Sure. Are they in that unmarked white van with darkened windows?

As for post Z=120 nuclides, what would we name the new group?

Well, we are calling them superheavy elements up to z=126. After that...

Wait for it...

BEYOND SUPERHEAVY ELEMENTS!

Seriously, that's the official name. I guess it's because nobody's really sure if we're going to be forming a superactinide series or not - the predictions for where z=121 goes on the periodic table are wild.

so you mean to say the electron configurations for Z=121 and above are still up in the air?

Very much so - we're really not sure at all. There's a lot of work being done on the subject. Here's a great example from Pekka Pyykko in Finland.

Will the new elements ever be used by us?

Some are! Plutonium for example in nuclear reactors, americium is used in smoke detectors, californium is used in the Mars rover.

But the really heavy ones? At the moment it's hard to say. If they remain as unstable as they are, it's doubtful - they are too short-lived to be of any practical use (or even to see them, some last ten-thousandths of a second). However! If we can hit the 'island of stability' - a region we believe exists where these elements are more stable - then we could in theory use them.

Realistically though, at the moment their main use is understanding how the universe is put together. Which is still pretty cool.

Californium is not the fuel for any RTGs that I know of. The US (and by extension, Curiosity and the as-yet unnamed Mars 2020 rover) uses ²³⁸Pu. The Soviets used ⁹⁰Sr. There's been some experimental work with ²¹⁰Po and ²⁴¹Am. But nothing with Californium. It is used though, as a startup neutron source, a source for neutron activation analysis, and for certain kinds of radiotherapy. And for creating new elements, of course (It's what Oganessian and the Dubna team used to make oganesson).

That we use ²³⁸Pu was actually a problem, since we stopped making it (well, reclaiming it) for a while - NASA's supply was dwindling until Oak Ridge recently started making more in the High Flux Neutron Reactor.

You're right that I didn't mean californium, I meant curium (I was typing rather quickly). But I never said it was used as a fuel source - it's used for spectrometry.

Great thread. I know jack shit about chemistry but the periodic table has always fascinated me. Why is it so damn beautiful? It’s like looking at a Picasso or something,... seriously why is it so beautiful to look at? Or is it just me?

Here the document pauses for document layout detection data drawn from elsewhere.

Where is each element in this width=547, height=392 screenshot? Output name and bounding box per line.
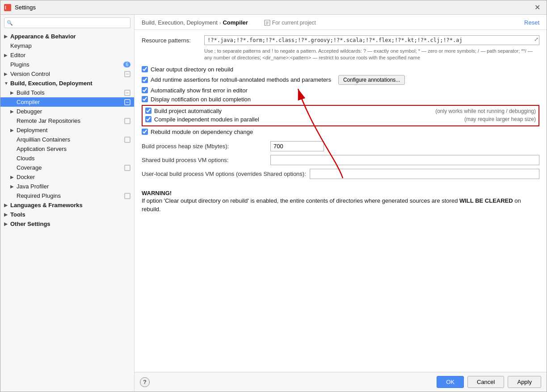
sidebar-item-build-tools[interactable]: ▶ Build Tools [0, 88, 134, 97]
expand-arrow: ▶ [4, 212, 10, 217]
apply-button[interactable]: Apply [508, 376, 541, 388]
vcs-icon [124, 71, 130, 77]
auto-show-error-label: Automatically show first error in editor [151, 87, 248, 94]
project-icon [264, 20, 270, 26]
sidebar-item-appearance[interactable]: ▶ Appearance & Behavior [0, 32, 134, 41]
resource-patterns-row: Resource patterns: ⤢ [142, 35, 539, 45]
sidebar-item-label: Deployment [17, 127, 47, 133]
auto-show-error-row: Automatically show first error in editor [142, 87, 539, 94]
resource-input-wrap: ⤢ [204, 35, 539, 45]
compile-parallel-label: Compile independent modules in parallel [154, 116, 259, 123]
highlighted-options-box: Build project automatically (only works … [142, 105, 539, 126]
main-content: Resource patterns: ⤢ Use ; to separate p… [135, 30, 547, 372]
sidebar-item-label: Debugger [17, 108, 42, 115]
sidebar-item-label: Languages & Frameworks [10, 202, 83, 209]
expand-arrow: ▼ [4, 81, 10, 86]
expand-arrow: ▶ [10, 184, 17, 189]
reset-button[interactable]: Reset [524, 19, 539, 26]
resource-patterns-input[interactable] [204, 35, 539, 45]
sidebar-item-editor[interactable]: ▶ Editor [0, 50, 134, 60]
build-tools-icon [124, 90, 130, 96]
settings-window: I Settings ✕ 🔍 ▶ Appearance & Behavior [0, 0, 547, 392]
display-notification-checkbox[interactable] [142, 96, 148, 102]
add-runtime-checkbox[interactable] [142, 77, 148, 83]
sidebar: 🔍 ▶ Appearance & Behavior Keymap ▶ Edito [0, 15, 135, 392]
expand-arrow: ▶ [10, 175, 17, 179]
help-button[interactable]: ? [140, 377, 150, 387]
build-auto-checkbox-row: Build project automatically [145, 108, 432, 114]
sidebar-item-build-execution[interactable]: ▼ Build, Execution, Deployment [0, 79, 134, 88]
expand-arrow: ▶ [10, 109, 17, 114]
breadcrumb-current: Compiler [223, 19, 248, 26]
sidebar-item-label: Java Profiler [17, 183, 49, 190]
breadcrumb-parent: Build, Execution, Deployment [142, 19, 218, 26]
compiler-icon [124, 99, 130, 105]
ok-button[interactable]: OK [437, 376, 464, 388]
warning-text: If option 'Clear output directory on reb… [142, 196, 539, 214]
sidebar-item-label: Build, Execution, Deployment [10, 80, 92, 87]
shared-vm-input[interactable] [270, 155, 539, 165]
rebuild-module-checkbox[interactable] [142, 129, 148, 135]
breadcrumb: Build, Execution, Deployment › Compiler [142, 19, 248, 26]
sidebar-item-required-plugins[interactable]: Required Plugins [0, 191, 134, 200]
sidebar-item-other-settings[interactable]: ▶ Other Settings [0, 219, 134, 229]
sidebar-item-keymap[interactable]: Keymap [0, 41, 134, 50]
remote-jar-icon [124, 118, 130, 124]
warning-title: WARNING! [142, 190, 539, 196]
svg-rect-11 [125, 193, 130, 199]
clear-output-checkbox[interactable] [142, 66, 148, 72]
plugins-badge: 6 [123, 62, 130, 67]
display-notification-label: Display notification on build completion [151, 96, 251, 103]
sidebar-tree: ▶ Appearance & Behavior Keymap ▶ Editor … [0, 31, 134, 392]
sidebar-item-label: Required Plugins [17, 192, 61, 199]
heap-size-row: Build process heap size (Mbytes): [142, 141, 539, 151]
expand-button[interactable]: ⤢ [534, 36, 539, 42]
add-runtime-row: Add runtime assertions for notnull-annot… [142, 75, 539, 85]
hint-text: Use ; to separate patterns and ! to nega… [204, 48, 539, 62]
sidebar-item-clouds[interactable]: Clouds [0, 154, 134, 163]
sidebar-item-coverage[interactable]: Coverage [0, 163, 134, 172]
add-runtime-label: Add runtime assertions for notnull-annot… [151, 76, 331, 83]
sidebar-item-label: Version Control [10, 71, 50, 77]
sidebar-item-languages[interactable]: ▶ Languages & Frameworks [0, 200, 134, 210]
app-icon: I [4, 4, 11, 11]
title-bar: I Settings ✕ [0, 0, 547, 15]
sidebar-item-remote-jar[interactable]: Remote Jar Repositories [0, 116, 134, 125]
build-auto-note: (only works while not running / debuggin… [435, 108, 536, 114]
breadcrumb-sep: › [219, 20, 221, 25]
warning-box: WARNING! If option 'Clear output directo… [142, 190, 539, 219]
rebuild-module-label: Rebuild module on dependency change [151, 129, 253, 135]
title-bar-left: I Settings [4, 4, 36, 11]
sidebar-item-version-control[interactable]: ▶ Version Control [0, 69, 134, 79]
sidebar-item-java-profiler[interactable]: ▶ Java Profiler [0, 182, 134, 191]
rebuild-module-row: Rebuild module on dependency change [142, 129, 539, 135]
bottom-right: OK Cancel Apply [437, 376, 541, 388]
expand-arrow: ▶ [10, 90, 17, 95]
auto-show-error-checkbox[interactable] [142, 87, 148, 93]
heap-size-input[interactable] [270, 141, 324, 151]
compile-parallel-checkbox[interactable] [145, 116, 151, 122]
sidebar-item-app-servers[interactable]: Application Servers [0, 144, 134, 154]
sidebar-item-compiler[interactable]: Compiler [0, 97, 134, 107]
search-box: 🔍 [4, 17, 130, 28]
user-vm-row: User-local build process VM options (ove… [142, 169, 539, 179]
sidebar-item-docker[interactable]: ▶ Docker [0, 172, 134, 182]
sidebar-item-deployment[interactable]: ▶ Deployment [0, 125, 134, 135]
heap-size-label: Build process heap size (Mbytes): [142, 143, 267, 150]
cancel-button[interactable]: Cancel [467, 376, 504, 388]
sidebar-item-arquillian[interactable]: Arquillian Containers [0, 135, 134, 144]
sidebar-item-debugger[interactable]: ▶ Debugger [0, 107, 134, 116]
expand-arrow: ▶ [4, 34, 10, 39]
configure-annotations-button[interactable]: Configure annotations... [338, 75, 405, 85]
sidebar-item-label: Clouds [17, 155, 34, 162]
window-title: Settings [15, 4, 36, 11]
sidebar-item-tools[interactable]: ▶ Tools [0, 210, 134, 219]
search-input[interactable] [4, 17, 130, 28]
expand-arrow: ▶ [4, 71, 10, 76]
user-vm-input[interactable] [310, 169, 539, 179]
bottom-bar: ? OK Cancel Apply [135, 372, 547, 392]
build-auto-label: Build project automatically [154, 108, 222, 114]
sidebar-item-plugins[interactable]: Plugins 6 [0, 60, 134, 69]
close-button[interactable]: ✕ [532, 2, 543, 13]
build-auto-checkbox[interactable] [145, 108, 151, 114]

The shape of the periodic table is, to a scientist, elegant in its simplicity. You could have arranged it in many ways (and many people do - here's a whole feature on different shapes) but the classic version gives you everything you need at a glance. It's ordered in proton number, but from left to right you can see the electron configurations; looking down you can see groups and how similar elements behave; you can tell if something is a metal, understand how our building blocks of the universe relate to each other. And, at the bottom, away on a naughty step, we have the lanthanides and actinides - outcasts that are fascinating to understand. The names are evocative, the symbols hint as a mystery that you can understand with patience and study.

It's a wonderful thing.

What's your favorite periodic table?

The one I have signed by all the living element discoverers. :)

Any chance you could post a picture of it? That sounds amazing!

Feast your eyes, dude!

Whats one of the most interesting thing/fact about this field you're studying?

We wouldn't have KFC if it wasn't for the Manhattan Project. The scale-up for plutonium was worked out at the world's first permanent reactor at a secret base in Tennessee called Oak Ridge. And the assistant cafeteria manager for Oak Ridge? Harland Sanders. Afterwards he set up Kentucky Fried Chicken.

If you want a science fact? One of the labs separates its plutonium using an anal vibrator. It's easy to clean, has exactly the right rpm and is cheap to replace. Also it can be used for up to 45 minutes continuously.

I’m laughing, crying and broke at this!!!🤣🤣 Such creative ingenuity! I’m imagining the brave soul who offered the suggestion explaining his knowledge of said device to the pencil pushers !!🤣🤣🤣🤣🤣🤣

Well, it did raise a few eyebrows at procurement. I feel sorry for the undergrad who had to go back to the sex shop and tell them the first one had broken from overuse and they wanted another one...

A number of superhero origin stories have to do with research lab accidents. You've got a lab with plutonium (nicknamed Pu cuz bad smell) and an anal vibrator. This story just writes itself.

Dude, the Japanese put brewing yeast in their particle accelerator and bombarded it to create mutant sake (which they now sell). They did the same thing with cherry blossom to make mutant trees (which, again, they now sell).

Actually, that's probably not a superhero origin story, that's a kaiju origin story, isn't it?

You wouldn’t happen to know where to get one’s hands on this mutant sake and these mutant cherry trees, would you?

Wako, Japan. It's sold in shops!

What is the plutonium being seperated from?

​

And how does a simple buzzing butt plug manage to do the job?

Plutonium has to be made, it doesn't exist in any large quantity naturally on Earth. This is done by basically sticking uranium into a nuclear reactor. First the uranium becomes neptunium, then plutonium, then (perhaps) elements beyond that. So you have to separate the plutonium out. There's also different isotopes of plutonium, and there are chemical processes for that.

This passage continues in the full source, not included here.